Prior to that Kate Westbrook (above) had opened a special programme organised by Jazz South with her Dartmoor-themed ‘Granite’ suite, scored by Mike Westbrook for jazz-rock sextet. Kate’s vocal trademarks were there – growling and howling one moment, stately declamations the next, while the jazz-rock music battled with sound issues to jump through Hendrix-flavoured metal to Weillian cabaret and free-jazz blowing. It was a blast from the past, as was Soft Machine’s much anticipated appearance, which clearly did not disappoint a largely veteran audience happily reliving the days of ponderous prog riffs, thunderous drum fills and bedazzling guitar fretwork.

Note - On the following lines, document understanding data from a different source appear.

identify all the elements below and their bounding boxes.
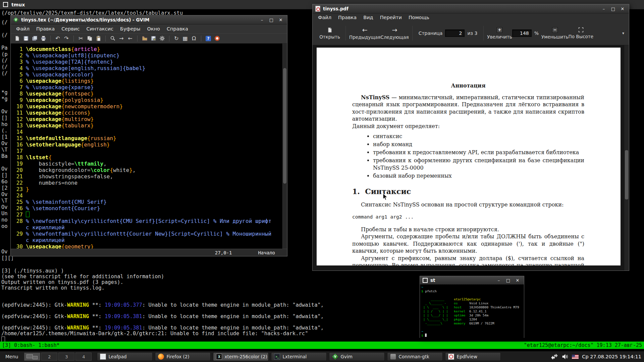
arrow-left-icon: ← bbox=[362, 27, 368, 33]
gvim-ruler: 27,0-1 bbox=[215, 250, 232, 255]
zoom-level-input[interactable] bbox=[512, 29, 532, 37]
workspace-2[interactable]: 2 bbox=[41, 353, 57, 361]
find-replace-icon[interactable] bbox=[109, 35, 116, 42]
volume-icon[interactable] bbox=[562, 354, 569, 360]
gvim-menu-Справка[interactable]: Справка bbox=[163, 25, 192, 32]
build-tags-icon[interactable]: ▦ bbox=[181, 35, 189, 42]
taskbar-button-leafpad[interactable]: Leafpad bbox=[97, 352, 153, 361]
minimize-button[interactable]: – bbox=[495, 277, 502, 283]
code-example: command arg1 arg2 ... bbox=[352, 214, 584, 221]
bullet-item: базовый набор переменных bbox=[373, 172, 584, 180]
jump-tag-icon[interactable]: Ω bbox=[190, 35, 198, 42]
gvim-code-line: 22 numbers=none bbox=[13, 180, 287, 186]
workspace-pager: 234 bbox=[24, 353, 92, 361]
gvim-menu-Сервис[interactable]: Сервис bbox=[58, 25, 83, 32]
taskbar-clock[interactable]: Ср 27.08.2025 19:14:11 bbox=[582, 354, 641, 359]
cut-icon[interactable]: ✂ bbox=[77, 35, 85, 42]
next-page-button[interactable]: → Следующая bbox=[380, 23, 409, 43]
previous-page-button[interactable]: ← Предыдущая bbox=[349, 23, 380, 43]
taskbar-button-epdfview[interactable]: Epdfview bbox=[445, 352, 501, 361]
pdf-scrollbar-thumb[interactable] bbox=[625, 150, 628, 199]
maximize-button[interactable]: □ bbox=[609, 6, 617, 12]
pdf-menu-Вид[interactable]: Вид bbox=[360, 14, 376, 21]
gvim-menu-Окно[interactable]: Окно bbox=[144, 25, 163, 32]
gvim-menu-Буферы[interactable]: Буферы bbox=[117, 25, 144, 32]
taskbar-button-xterm[interactable]: Xxterm-256color (2) bbox=[213, 352, 269, 361]
pdf-menu-Помощь[interactable]: Помощь bbox=[405, 14, 433, 21]
bullet-item: набор команд bbox=[373, 141, 584, 148]
save-all-icon[interactable] bbox=[31, 35, 38, 42]
make-icon[interactable]: ↻ bbox=[173, 35, 180, 42]
pdf-titlebar[interactable]: tinyss.pdf – □ ✕ bbox=[313, 4, 629, 13]
close-button[interactable]: ✕ bbox=[277, 17, 284, 23]
taskbar-button-connman[interactable]: Connman-gtk bbox=[387, 352, 443, 361]
taskbar-button-gvim[interactable]: VGvim bbox=[329, 352, 385, 361]
terminal-line: (see the transcript file for additional … bbox=[1, 274, 324, 280]
st-terminal-output[interactable]: ~$ pfetch _______ etar125@etarpc _ \____… bbox=[420, 285, 524, 338]
find-next-icon[interactable]: → bbox=[118, 35, 125, 42]
paragraph: Синтаксис NsTinySS основан на простой ст… bbox=[352, 201, 584, 208]
keyboard-layout-us-flag-icon[interactable] bbox=[572, 355, 579, 359]
find-prev-icon[interactable]: ← bbox=[126, 35, 134, 42]
gvim-editor[interactable]: 1\documentclass{article}2% \usepackage[u… bbox=[11, 44, 287, 249]
close-button[interactable]: ✕ bbox=[514, 277, 521, 283]
maximize-button[interactable]: □ bbox=[268, 17, 275, 23]
menu-button[interactable]: Menu bbox=[2, 352, 21, 361]
minimize-button[interactable]: – bbox=[258, 17, 266, 23]
fit-height-button[interactable]: По Высоте bbox=[569, 23, 593, 43]
save-session-icon[interactable] bbox=[150, 35, 157, 42]
save-file-icon[interactable] bbox=[22, 35, 30, 42]
open-file-icon[interactable] bbox=[13, 35, 21, 42]
close-button[interactable]: ✕ bbox=[619, 6, 626, 12]
paste-icon[interactable] bbox=[95, 35, 102, 42]
gvim-statusline: 27,0-1 Начало bbox=[11, 249, 287, 256]
print-icon[interactable] bbox=[40, 35, 47, 42]
help-icon[interactable]: ? bbox=[205, 35, 212, 42]
redo-icon[interactable]: ↷ bbox=[63, 35, 70, 42]
toolbar-separator bbox=[412, 26, 413, 41]
workspace-1[interactable] bbox=[24, 353, 40, 361]
system-tray: Ср 27.08.2025 19:14:11 bbox=[550, 354, 642, 360]
workspace-3[interactable]: 3 bbox=[58, 353, 74, 361]
gvim-scrollbar-thumb[interactable] bbox=[283, 68, 286, 184]
taskbar-button-firefox[interactable]: Firefox (2) bbox=[155, 352, 211, 361]
gvim-scrollbar[interactable] bbox=[282, 44, 287, 249]
terminal-line: Output written on tinyss.pdf (3 pages). bbox=[1, 280, 324, 285]
gvim-window: V tinyss.tex (~/Документы/docs/tinyss/do… bbox=[10, 15, 287, 256]
st-titlebar[interactable]: st – □ ✕ bbox=[420, 276, 524, 285]
minimize-button[interactable]: – bbox=[600, 6, 607, 12]
network-tray-icon[interactable] bbox=[550, 354, 558, 360]
undo-icon[interactable]: ↶ bbox=[54, 35, 61, 42]
pdf-content-area[interactable]: Аннотация NsTinySS — минималистичный, им… bbox=[313, 45, 629, 270]
arrow-right-icon: → bbox=[392, 27, 397, 33]
load-session-icon[interactable] bbox=[141, 35, 148, 42]
gvim-code-line: 5% \usepackage{xcolor} bbox=[13, 71, 287, 78]
zoom-out-button[interactable]: − Уменьшить bbox=[541, 23, 568, 43]
gvim-position-label: Начало bbox=[258, 250, 275, 255]
pdf-scrollbar[interactable] bbox=[624, 45, 629, 270]
paragraph: Пробелы и табы в начале строки игнорирую… bbox=[352, 226, 584, 233]
copy-icon[interactable] bbox=[86, 35, 93, 42]
open-button[interactable]: Открыть bbox=[317, 23, 342, 43]
toolbar-separator bbox=[137, 36, 138, 42]
epdfview-logo-icon bbox=[315, 6, 320, 12]
gvim-menu-Правка[interactable]: Правка bbox=[33, 25, 58, 32]
taskbar-button-lxterminal[interactable]: >_Lxterminal bbox=[271, 352, 327, 361]
gvim-titlebar[interactable]: V tinyss.tex (~/Документы/docs/tinyss/do… bbox=[11, 15, 287, 24]
pdf-menubar: ФайлПравкаВидПерейтиПомощь bbox=[313, 13, 629, 21]
bullet-item: требования к предоставляемому API, если … bbox=[373, 149, 584, 156]
zoom-in-button[interactable]: + Увеличить bbox=[487, 23, 512, 43]
toolbar-separator bbox=[73, 36, 74, 42]
workspace-4[interactable]: 4 bbox=[75, 353, 92, 361]
pdf-menu-Правка[interactable]: Правка bbox=[335, 14, 360, 21]
pdf-menu-Файл[interactable]: Файл bbox=[315, 14, 335, 21]
gvim-code-line: 27 bbox=[13, 212, 287, 218]
find-help-icon[interactable] bbox=[213, 35, 221, 42]
gvim-menu-Синтаксис[interactable]: Синтаксис bbox=[83, 25, 117, 32]
page-number-input[interactable] bbox=[445, 29, 465, 37]
pdf-menu-Перейти[interactable]: Перейти bbox=[377, 14, 405, 21]
toolbar-overflow-chevron[interactable]: ▾ bbox=[622, 31, 624, 36]
maximize-button[interactable]: □ bbox=[504, 277, 512, 283]
run-script-icon[interactable] bbox=[158, 35, 166, 42]
gvim-menu-Файл[interactable]: Файл bbox=[13, 25, 33, 32]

Arguably the contemporary blending of modern dance music technology with jazz has parallels with that 1970s urge to fusion and the current style was exemplified by Bristol-based project Phantom Ensemble. Wrapping threads of electronic beats and samples in layers of acoustic flute, sax and vibraphone the quartet created ear-catching looping ambient jazz. Elements of a similar approach ran through ‘Redefining Element 78’, an electro-acoustic suite commissioned by the festival from pianist Rebecca Nash and performed by her group Atlas. This ambitious project relied on a balance between carefully written passages and inspired solo contributions, including those of guest saxophonist John O’Gallagher and Rebecca herself, elaborating the themes and variations that gave the piece its impressive unity.

But the doyen of contemporary fusion jazz has to be Soweto Kinch (above top), whose alto sax stormed through a set of laptop-enhanced tunes on hip-hop inspired beats from Nick Jurd on bass and Will Glaser’s drums. Despite the torrential approach there was a clear melodic logic to his playing, which was as imaginative as it was flamboyant, and the audience quickly bought into his subsequent call-and-response rapping thanks to the man’s amiable persuasion. His was an upbeat finale to a satisfying weekend, but the abiding memory would prove to be that of Julian Siegel’s quartet with Liam Noble’s piano, Oli Hayhurst on bass and Gene Calderazzo drumming. In their tenth year this is a collective of equals and from full-tilt opener ‘The Opener’ to the percussive snap of closing favourite ‘Room 518’ they played their individual socks off without ever getting in each others’ way. The bandleader, however, was exactly that and his authoritative tenor glided definitively through each number with, sadly, only one excursion for his bass clarinet: a treat that deserved second helpings.